Step 3: Select Final Columns¶
Projects only the required profiling metrics into a clean, flat table structure.
Output Schema¶
| Column | Type | Description |
|---|---|---|
timestamp |
Timestamp | When the profiling scan was executed |
user_name |
String | User who ran the profiling job |
depot |
String | Data source identifier |
collection |
String | Schema or database name |
dataset |
String | Table or dataset name |
column_name |
String | Column being profiled |
row_count |
Long | Total number of rows in the dataset |
avg |
Double | Average value (numeric columns) |
avg_length |
Double | Average length (string columns) |
distinct |
Long | Number of distinct values |
min |
String | Minimum value |
min_length |
Integer | Minimum length (string columns) |
max |
String | Maximum value |
max_length |
Integer | Maximum length (string columns) |
missing_count |
Long | Number of missing/null values |
stddev |
Double | Standard deviation (numeric columns) |
sum |
Double | Sum of values (numeric columns) |
variance |
Double | Variance (numeric columns) |
mins |
Array | List of minimum values |
maxs |
Array | List of maximum values |
frequent_values |
Map | Most frequently occurring values |
histogram |
Map | Distribution histogram |
Partitioning Strategy¶
The output table is partitioned by:
-
depot: Enables efficient filtering by data source. -
collection: Enables efficient filtering by schema/database. -
dataset: Enables efficient filtering by table.

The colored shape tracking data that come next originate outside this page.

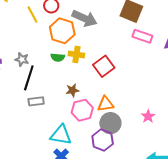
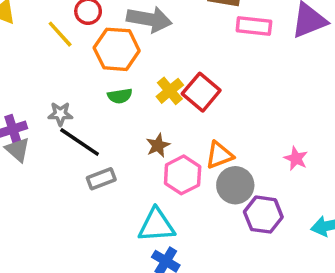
yellow cross: (76, 54) -> (170, 91), moved, turned -35
black line: (29, 78) -> (80, 142), turned -60
purple hexagon: (103, 140) -> (263, 215), moved

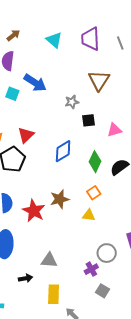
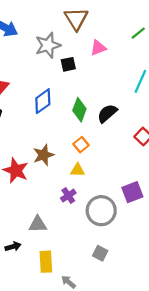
gray star: (72, 102) -> (48, 45), size x1.6
pink triangle: (114, 130) -> (98, 48), moved
gray circle: (107, 253) -> (101, 211), size x1.4
purple cross: (91, 269) -> (68, 196), moved

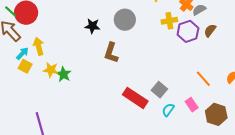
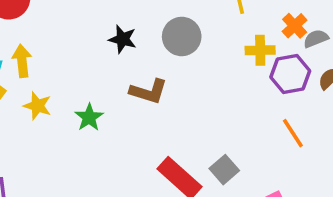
brown L-shape: (111, 53) -> (149, 91), turned -100
green star: (64, 74) -> (89, 117), moved
orange line: (203, 79) -> (293, 133), moved

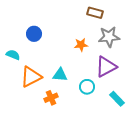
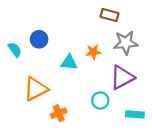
cyan semicircle: (13, 55) -> (15, 50), moved, turned 32
cyan triangle: (60, 75) -> (69, 62), moved
cyan rectangle: (117, 99) -> (135, 114), turned -42

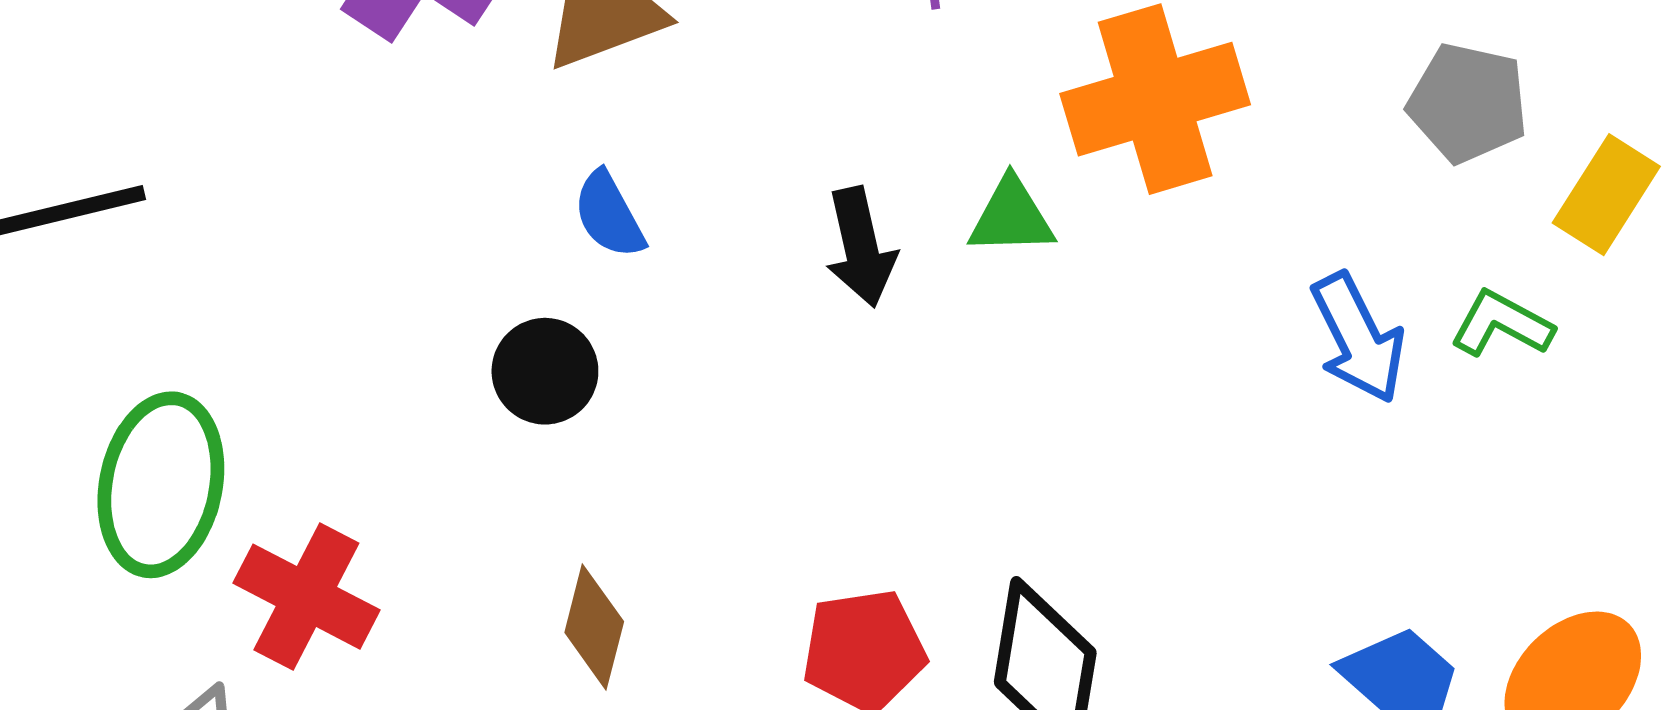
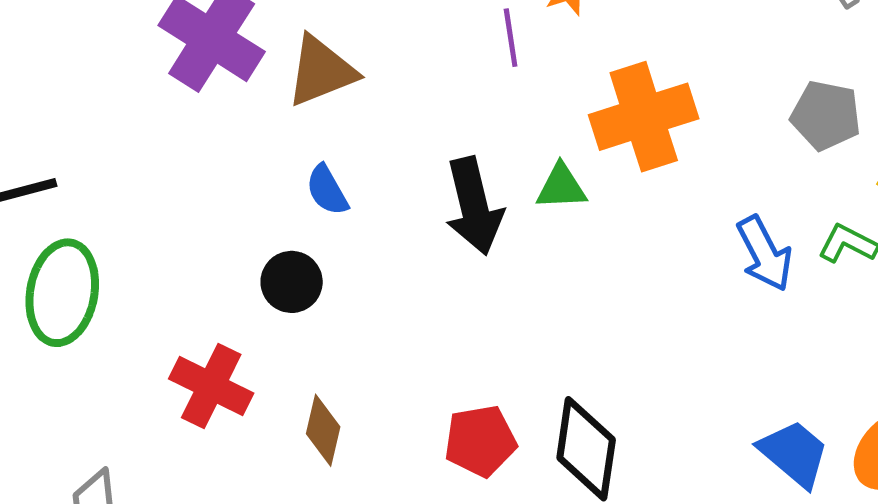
black arrow: (861, 247) -> (474, 206), size x1.4
green ellipse: (161, 485) -> (62, 293), moved
red cross: (306, 597) -> (211, 386), moved

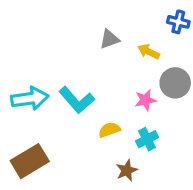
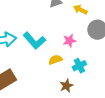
pink star: (145, 100) -> (69, 41), moved

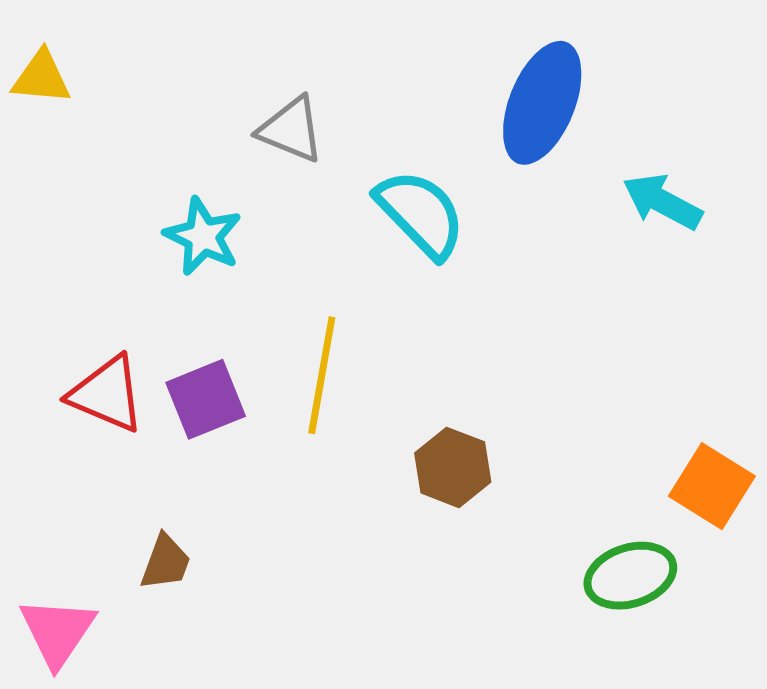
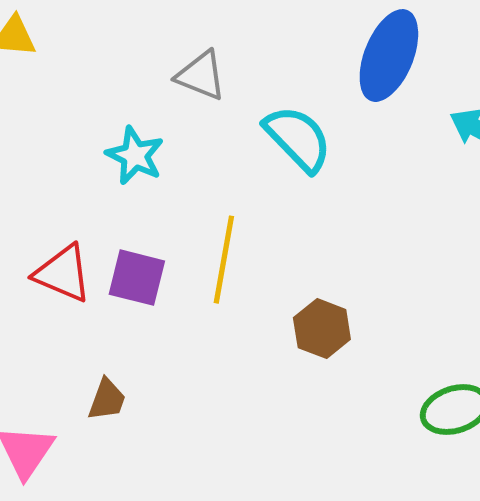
purple square: (206, 399) -> (137, 278), turned 36

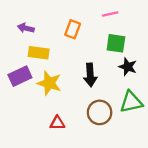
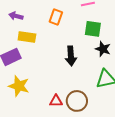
yellow star: (49, 83) -> (19, 86), moved
brown circle: (100, 112) -> (77, 101), moved
red triangle: (57, 123) -> (56, 101), moved

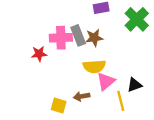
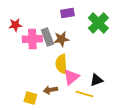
red star: (39, 54) -> (15, 25), moved
yellow semicircle: (94, 66) -> (61, 64), turned 90
yellow line: (121, 101) -> (84, 94), turned -60

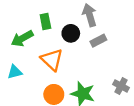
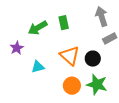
black circle: (71, 33) -> (93, 59), moved
green arrow: (22, 39) -> (38, 28), moved

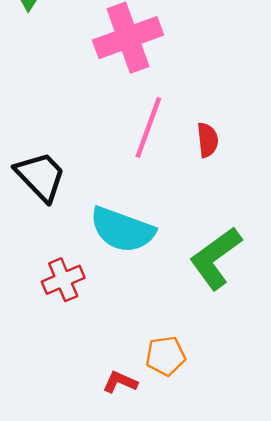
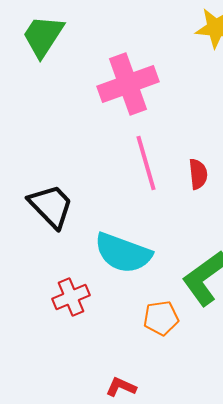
pink line: (148, 127) -> (146, 163), turned -36
orange pentagon: (166, 356) -> (161, 318), moved

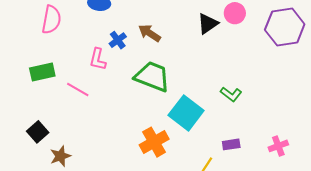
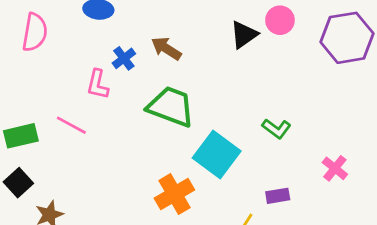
green rectangle: (42, 72) -> (21, 136), moved
pink cross: (278, 146) -> (335, 168), moved, turned -30

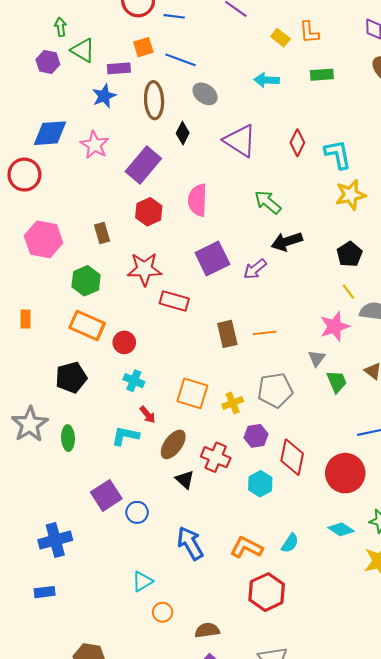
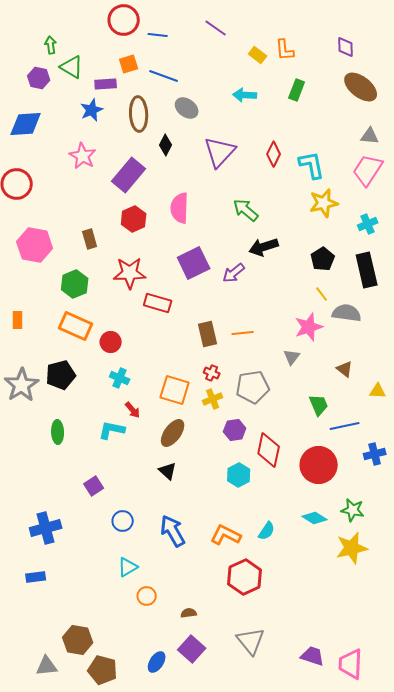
green rectangle: (322, 75) -> (297, 90), turned -65
blue diamond: (50, 133) -> (26, 124), moved
purple triangle: (240, 141) -> (220, 152), turned 40
green trapezoid: (337, 382) -> (319, 405), moved
gray star: (30, 424) -> (22, 385), moved
brown ellipse: (173, 444) -> (173, 433), moved
red cross: (216, 457) -> (212, 373), moved, size x0.6
purple square: (106, 495) -> (94, 486), size x0.7
blue circle: (137, 512) -> (123, 521), moved
brown semicircle: (207, 630) -> (189, 613), size x0.7

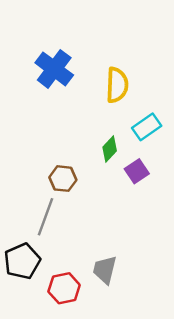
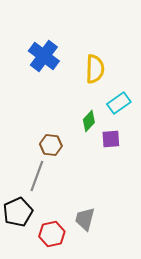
purple square: (137, 171) -> (111, 139), turned 30

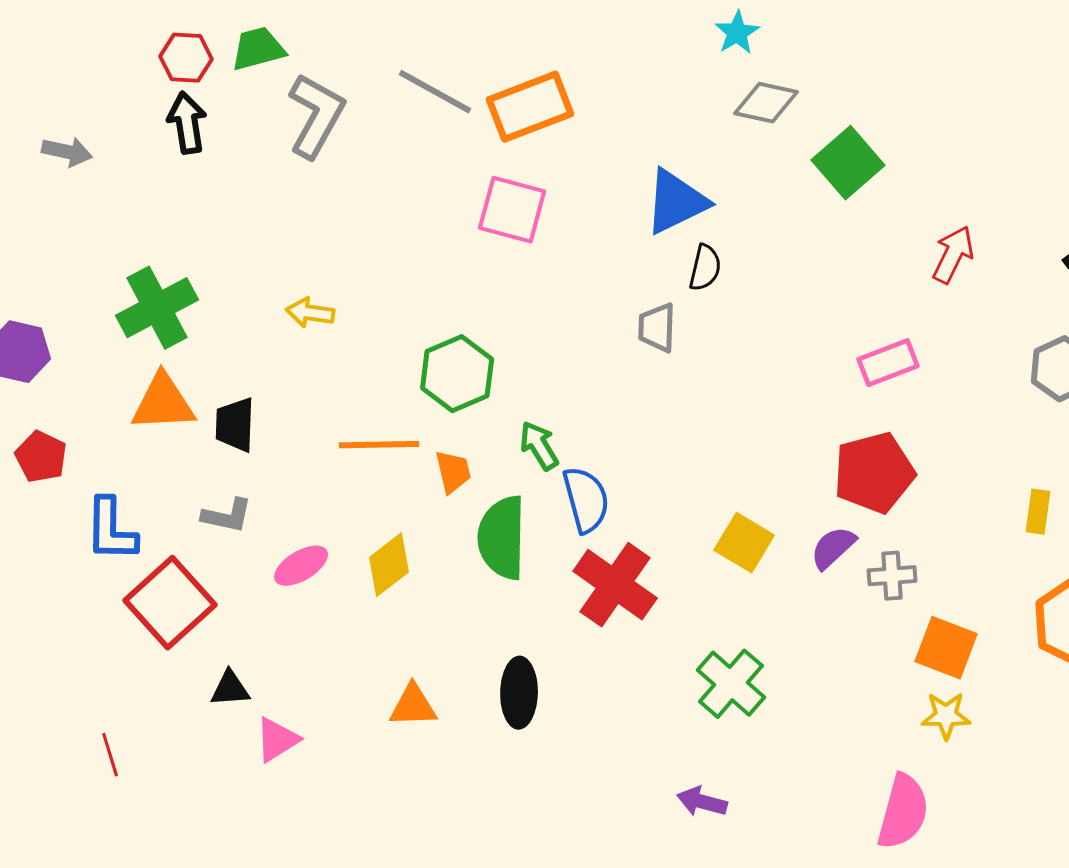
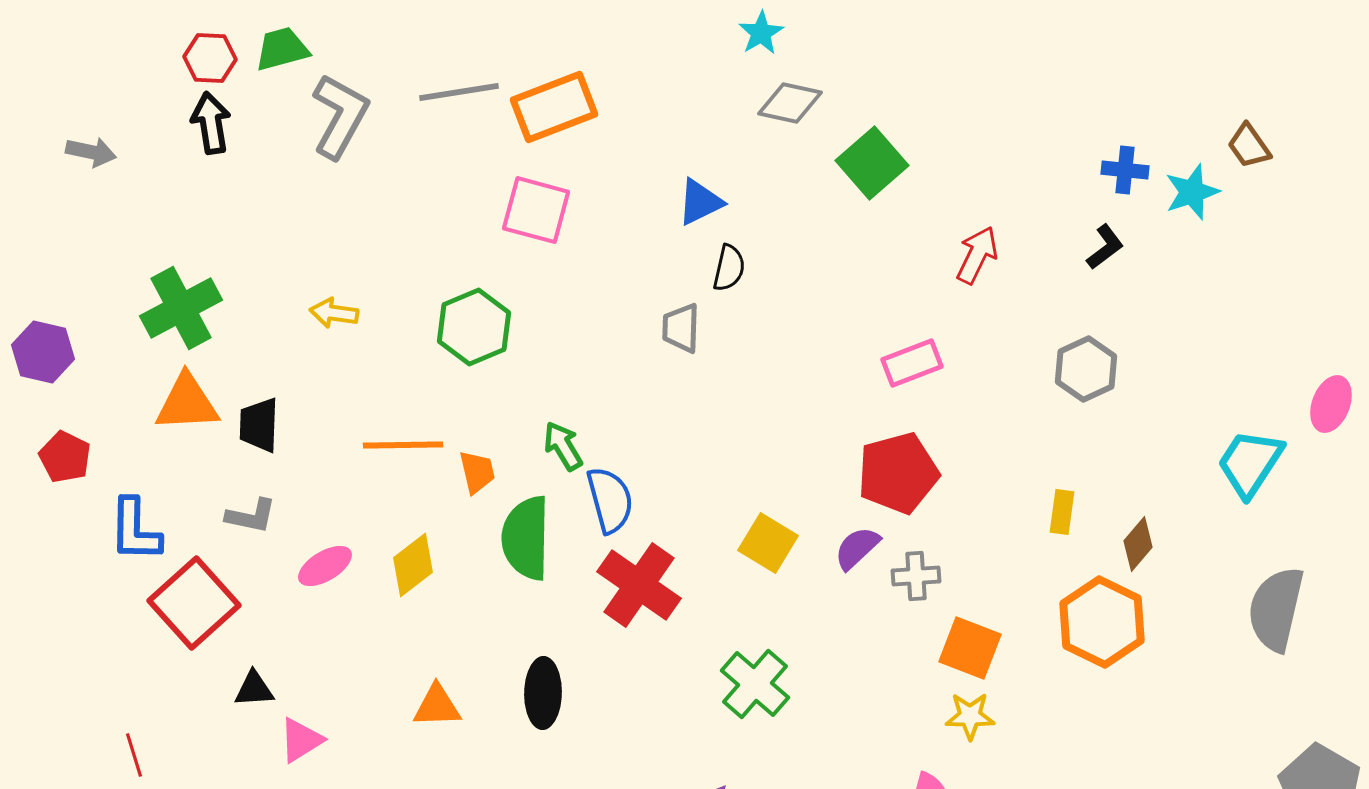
gray line: (435, 92) -> (459, 92), turned -38
blue triangle: (676, 202) -> (700, 202), size x0.7
green hexagon: (457, 374) -> (474, 327), moved

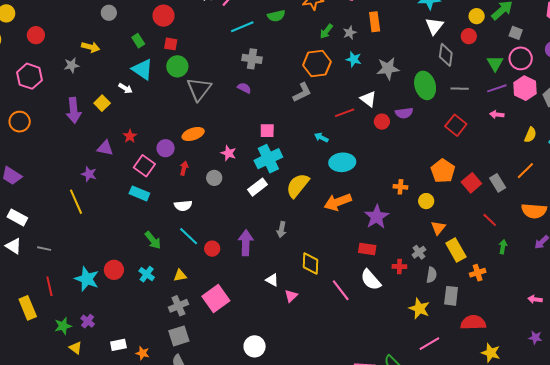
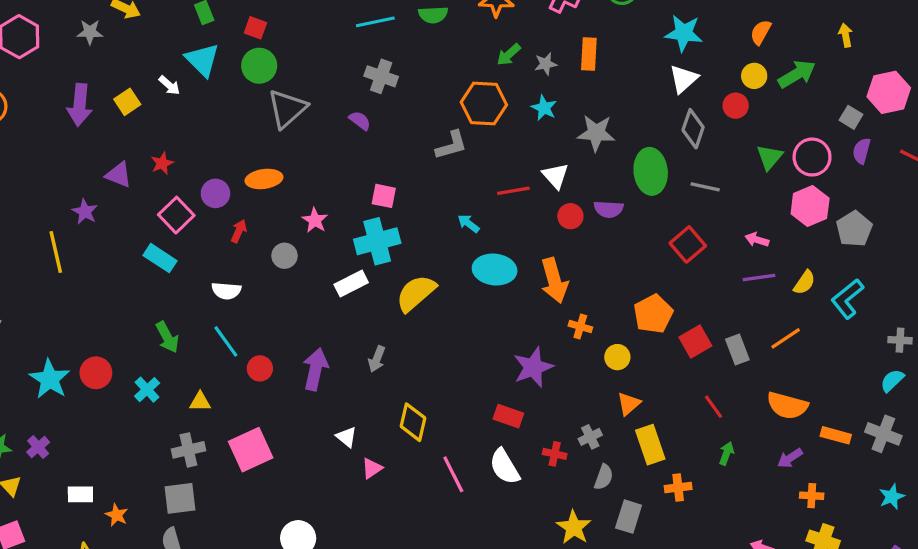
gray square: (516, 33) -> (851, 117), moved
purple line: (497, 88) -> (759, 277), moved
orange arrow: (338, 202) -> (554, 280), moved, turned -96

This partitioning strategy optimizes query performance when analyzing profiling data for specific datasets.
Approach 3: Advanced Profiling with Derived Metrics¶
Use this approach when you need:
-
Comprehensive data quality metrics including calculated percentages.
-
Duplicate detection and uniqueness analysis.
-
Coefficient of variation for understanding data distribution.
-
Ready-to-use metrics for quality dashboards and monitoring.
Workflow Manifest¶
Example Workflow Manifest
version: v1
name: soda-profiling-sync-vs
type: workflow
workflow:
schedule:
cron: '33 12 * * *'
concurrencyPolicy: Forbid
timezone: Asia/Kolkata
dag:
- name: soda-profiling-sync-vs
spec:
stack: flare:7.0
compute: runnable-default
stackSpec:
driver:
coreLimit: 8000m
cores: 1
memory: 5000m
executor:
coreLimit: 8000m
cores: 2
instances: 2
memory: 7000m
job:
explain: true
inputs:
- name: soda
dataset: dataos://systemstreams:soda/quality_profile_results_03
isStream: false
options:
startingOffsets: earliest
logLevel: INFO
outputs:
- name: profiling_metrics_final
dataset: dataos://icebase:sandbox/soda_quality_checks_data?acl=rw
format: Iceberg
options:
saveMode: append
sort:
mode: partition
columns:
- name: depot
order: desc
- name: collection
order: desc
- name: dataset
order: desc
iceberg:
partitionSpec:
- type: identity
column: depot
- type: identity
column: collection
- type: identity
column: dataset
steps:
- sequence:
- name: dropped_columns
sql: SELECT * FROM soda
functions:
- name: drop
columns:
- __eventTime
- __key
- __producer_name
- __messageProperties
- __publishTime
- __topic
- automatedMonitoringChecks
- clusterName
- dataosResourceId
- defaultDataSource
- definitionName
- engine
- hasFailures
- hasErrors
- hasWarnings
- logs
- metadata
- queries
- runId
- name: cleanse_column_names
- name: profiling_extracted
sql: SELECT * FROM dropped_columns
functions:
- name: unfurl
expression: explode(profiling) as profiling_
- name: drop
columns:
- profiling
- name: unfurl
expression: profiling_.*
- name: drop
columns:
- profiling_
- name: unfurl
expression: explode(column_profiles) as col_prof_
- name: drop
columns:
- column_profiles
- name: unfurl
expression: col_prof_.*
- name: drop
columns:
- col_prof_
- name: unfurl
expression: profile.*
- name: drop
columns:
- profile
- name: profiling_flat
sql: |
SELECT
job_name,
scan_start_timestamp AS timestamp,
user_name,
depot,
collection,
dataset,
row_count,
column_name,
avg,
stddev,
missing_count,
`distinct` AS distinct_count
FROM profiling_extracted
- name: metrics_extracted
sql: SELECT depot, collection, dataset, metrics FROM dropped_columns
functions:
- name: unfurl
expression: explode(metrics) as metrics_
- name: drop
columns:
- metrics
- name: unfurl
expression: metrics_.*
- name: drop
columns:
- metrics_
- name: dup_metrics_flat
sql: |
SELECT
depot,
collection,
dataset,
regexp_extract(identity, '-([^-]+)-duplicate_(count|percent)', 1) AS column_name,
MAX(CASE WHEN metric_name = 'duplicate_percent' THEN CAST(value AS DOUBLE) END) AS duplicate_percent,
MAX(CASE WHEN metric_name = 'duplicate_count' THEN CAST(value AS DOUBLE) END) AS duplicate_count
FROM metrics_extracted
WHERE metric_name IN ('duplicate_percent', 'duplicate_count')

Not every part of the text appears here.